No mortal thing enthralled these longing eyes
When perfect peace in thy fair face I found;
But far within, where all is holy ground,
My soul felt Love, her comrade of the skies:
For she was born with God in Paradise;
Nor all the shows of beauty shed around
This fair false world her wings to earth have bound;
Unto the Love of Loves aloft she flies.
Nay, things that suffer death, quench not the fire
Of deathless spirits; nor eternity
Serves sordid Time, that withers all things rare.
Not love but lawless impulse is desire:
That slays the soul; our love makes still more fair
Our friends on earth, fairer in death on high.

LIII. This is the doctrine of the Symposium; the scorn of merely sexual love is also Platonic.

LIV. Another sonnet on the theme of the Uranian as distinguished from the Vulgar love. See below, LVL., for a parallel to the second terzet.

LV. The date maybe 1532. The play on words in the first quatrain and the first terzet is Shakespearian.

LIX. Two notes, appended to the two autographs of this sonnet, show that M.A. regarded it as a jeu d'esprit, 'Per carnovale par lecito far qualche pazzia a chi non va in maschera.' 'Questo non è fuoco da carnovale, però vel mando di quaresima; e a voi mi rachomando. Vostro Michelagniolo.'

LXL. Date 1547. No sonnet presents more difficulties than this, in which M.A. has availed himself of a passage in the Cratylus of Plato. The divine hammer spoken of in the second couplet is the ideal pattern after which the souls of men are fashioned; and this in the first terzet seems to be identified with Vittoria Colonna. In the second terzet he regards his own soul as imperfect, lacking the final touches which it might have received from hers. See XIV. for a somewhat similar conceit.

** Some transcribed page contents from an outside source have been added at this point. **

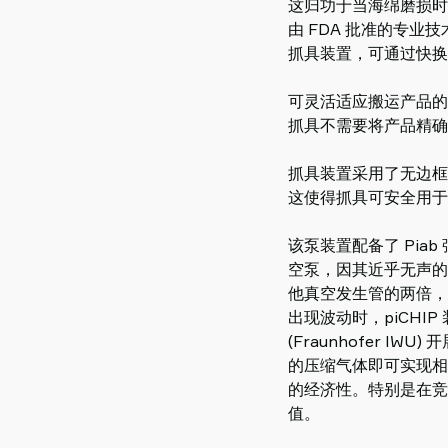
这归功于当海绵磨损时
由 FDA 批准的专业
抓具装置，可通过快换
可灵活适应搬运产品的形
抓具不需要将产品精确
抓具装置采用了无边框
这使得抓具可安全用于
该泵装置配备了 Piab
空泵，因其近乎无声的
他真空发生管的两倍，
出现波动时，piCH
(Fraunhofer 
的压缩气体即可实现相
的经济性。特别是在竞
值。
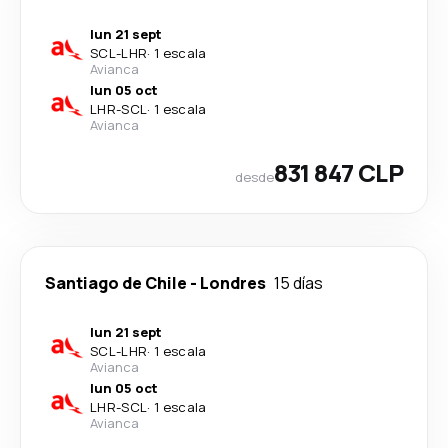
lun 21 sept
SCL
-
LHR
·
1 escala
Avianca
lun 05 oct
LHR
-
SCL
·
1 escala
Avianca
831 847 CLP
desde
Santiago de Chile
-
Londres
15 días
lun 21 sept
SCL
-
LHR
·
1 escala
Avianca
lun 05 oct
LHR
-
SCL
·
1 escala
Avianca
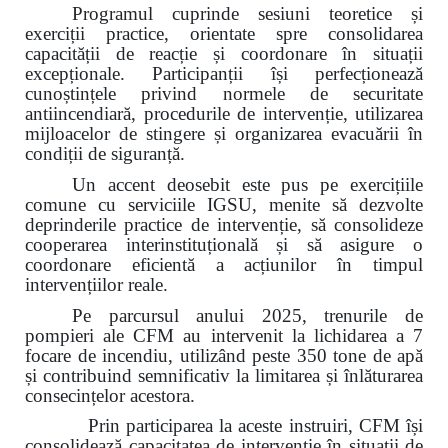
Programul cuprinde sesiuni teoretice și
exerciții practice, orientate spre consolidarea
capacității de reacție și coordonare în situații
excepționale. Participanții își perfecționează
cunoștințele privind normele de securitate
antiincendiară, procedurile de intervenție, utilizarea
mijloacelor de stingere și organizarea evacuării în
condiții de siguranță.
Un accent deosebit este pus pe exercițiile
comune cu serviciile IGSU, menite să dezvolte
deprinderile practice de intervenție, să consolideze
cooperarea interinstituțională și să asigure o
coordonare eficientă a acțiunilor în timpul
intervențiilor reale.
Pe parcursul anului 2025, trenurile de
pompieri ale CFM au intervenit la lichidarea a 7
focare de incendiu, utilizând peste 350 tone de apă
și contribuind semnificativ la limitarea și înlăturarea
consecințelor acestora.
Prin participarea la aceste instruiri, CFM își
consolidează capacitatea de intervenție în situații de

LXIV. The image is that of a glowing wood coal smouldering away to embers amid its own ashes.

LXV. Date 1554. Addressed A messer Giorgio Vasari, amico e pittor singulare, with this letter: Messer Giorgio, amico caro, voi direte ben ch' io sie vecchio e pazzo a voler far sonetti; ma perchè molti dicono ch' io son rimbambito, ho voluto far l'uficio mio, ec. A dì 19 di settembre 1554. Vostro Michelagniolo Buonarroti in Roma.

LXVL, LXVII. These two sonnets were sent to Giorgio Vasari in 1555(?) with this letter: Messer Giorgio, io vi mando dua sonetti; e benchè sieno cosa sciocca, il fo perchè veggiate dove io tengo i mie' pensieri: e quando arete ottantuno anni, come ò io, mi crederete. Pregovi gli diate a messer Giovan Francesco Fattucci, che me ne à chiesti. Vostro Michelagniolo Buonarroti in Roma. The first was also sent to Monsignor Beccadelli, Archbishop of Ragusa, who replied to it. For his sonnet, see Signor Guasti's edition, p. 233.

LXVIII. Date 1556. Written in reply to his friend's invitation that he should pay him a visit at Ragusa. Line 10: this Urbino was M.A.'s old and faithful servant, Francesco d'Amadore di Casteldurante, who lived with him twenty-six years, and died at Rome in 1556.